Your book and article recommendations on this topic are welcome in the comments.

Web3: returning ethics to networked reality

Web3 means a return to the network. Data is stored on blockchains, which are operated by the network of its users. This means that the ownership of the blockchain is distributed across its users. Scale that out far enough and the concept of measuring an individual’s level of ownership becomes abstract to the point that one could argue that the data on the blockchain is ownerless. This level of decentralization allows for the emergence of individual agency over the data they have custody over.

What makes the NFTs and tokens in your cryptowallet ‘yours’? Do you own them? Well… not really, the ownership is distributed across the blockchain. But you have custody over this data – you are uniquely in control, since you hold the keys to what happens to this data. This is why people warn about blockchains that are not sufficiently decentralized: you may have custody over your data, but a conglomerate of network operators could band together to seize ownership of it.

The reality of having a level of custody over your data to a degree that practically feels like ownership and that data being public and transparent creates a new reality to build in. New platforms can come along and tap into all the data that already exists. They don’t have to ask anyone for permission. Many blockchains, like Ethereum, are designed to be ‘permissionless’. As people build up their ‘on-chain’ profiles, they’ll place more importance on services that allow for interoperability for everything they’ve already collected. One example is the NFTs people spend money on: they value this data and platforms like Twitter & Instagram are mimicking web3 services by allowing folks to bring & display their NFTs inside the services.

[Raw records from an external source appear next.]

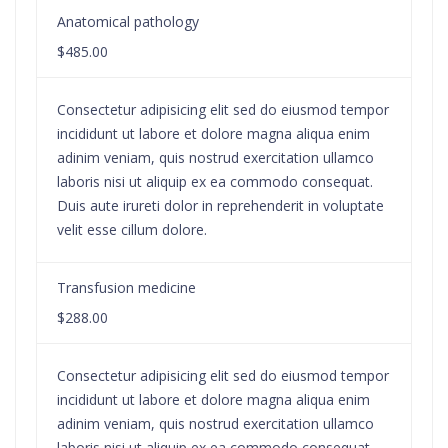
Anatomical pathology
$485.00
Consectetur adipisicing elit sed do eiusmod tempor
incididunt ut labore et dolore magna aliqua enim
adinim veniam, quis nostrud exercitation ullamco
laboris nisi ut aliquip ex ea commodo consequat.
Duis aute irureti dolor in reprehenderit in voluptate
velit esse cillum dolore.
Transfusion medicine
$288.00
Consectetur adipisicing elit sed do eiusmod tempor
incididunt ut labore et dolore magna aliqua enim
adinim veniam, quis nostrud exercitation ullamco
laboris nisi ut aliquip ex ea commodo consequat.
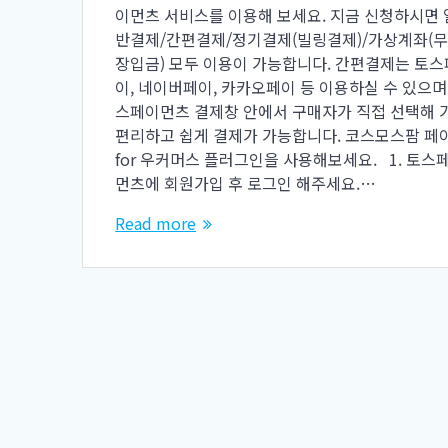
이먼츠 서비스를 이용해 보세요. 지금 신청하시면 
반결제/간편결제/정기결제(빌링결제)/가상계좌(
장입금) 모두 이용이 가능합니다. 간편결제는 토스
이, 네이버페이, 카카오페이 등 이용하실 수 있으며
스페이먼츠 결제창 안에서 구매자가 직접 선택해 
편리하고 쉽게 결제가 가능합니다. 코스모스팜 페
for 우커머스 플러그인을 사용해보세요. 1. 토스
먼츠에 회원가입 후 로그인 해주세요.…
Read more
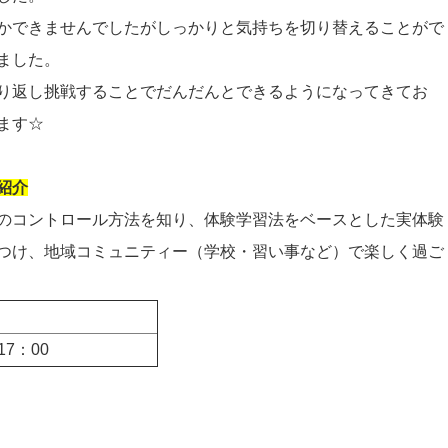
かできませんでしたがしっかりと気持ちを切り替えることがで
ました。
り返し挑戦することでだんだんとできるようになってきてお
ます☆
紹介
のコントロール方法を知り、体験学習法をベースとした実体験
つけ、地域コミュニティー（学校・習い事など）で楽しく過ご
7：00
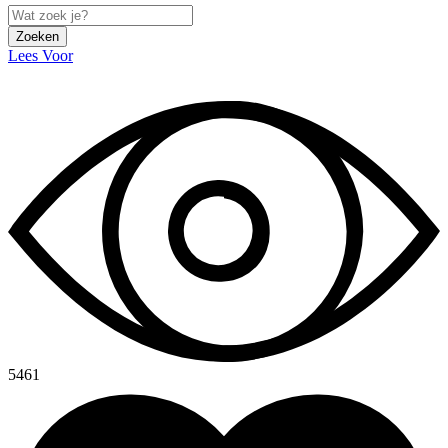
Zoeken
Lees Voor
5461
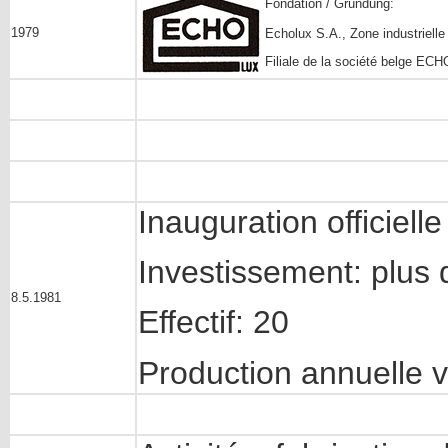
Fondation / Gründung:
1979
Echolux S.A., Zone industriell
Filiale de la société belge EC
Inauguration officiel
Investissement: plus 
8.5.1981
Effectif: 20
Production annuelle 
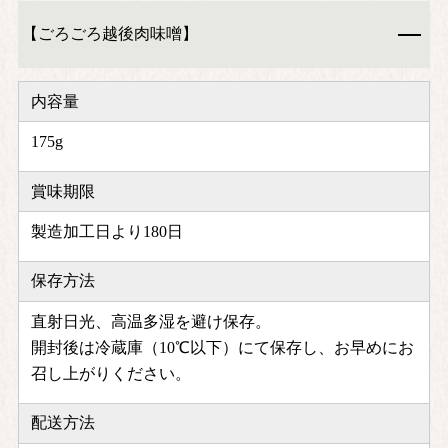
【ごろごろ越後肉味噌】
内容量
175g
賞味期限
製造加工日より180日
保存方法
直射日光、高温多湿を避け保存。
開封後は冷蔵庫（10℃以下）にて保存し、お早めにお
召し上がりください。
配送方法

This seems novel, but it’s been a de facto default for web3 services that are already years in the making. Snapshot, a governance tool for web3 organizations, allows anyone to connect their wallet, show that they have custody over certain tokens, and then allows them to participate in the respective communities’ votes. When the owner of popular NFT marketplace Hic Et Nunc took the platform down, the community scrambled to rebuild in record time. No important data was lost, because it was distributed on the network.

This creates a security mechanism: since the data is public and users hold the custody over it (as opposed to private & platform-owned), platforms that run afoul of their users’ best interests may see the community ‘fork’. That means they take their data & bring it elsewhere. The lack of interoperability has created a lock-in effect on users that is often leveraged to protect revenue and growth numbers. For example, if you leave a music streaming service, you lose access to all your playlists. If you leave a messaging app, you lose access to all your group chats & chat history. This is not the case with open standards like email, which you can access from multiple apps and services and even completely migrate to new service providers.

Web3 doesn’t lock-in like this (and if a ‘web3’ platform or blockchain does have this effect then it’s not ‘web3’ and you should think twice before spending your time or money there). Instead web3 services try to create long-term alignment with the users they cater to, since people can leave any time. This alignment takes the form of opening up participation in governance, as well as giving the users custody of the tools they use through tokens which can be used for governance, but often also come to represent the perceived value of a service (akin to shares, but without dividends).

Are the days of extractive platform economics behind us? Definitely not and I’d wager it will be a part of the internet’s economy for as long as we see the same extractive dynamics in other parts of our economies. But we do have the toolset to build things in fairer ways, almost like publicly governed and funded infrastructure – governed by the networks of people that make use of it.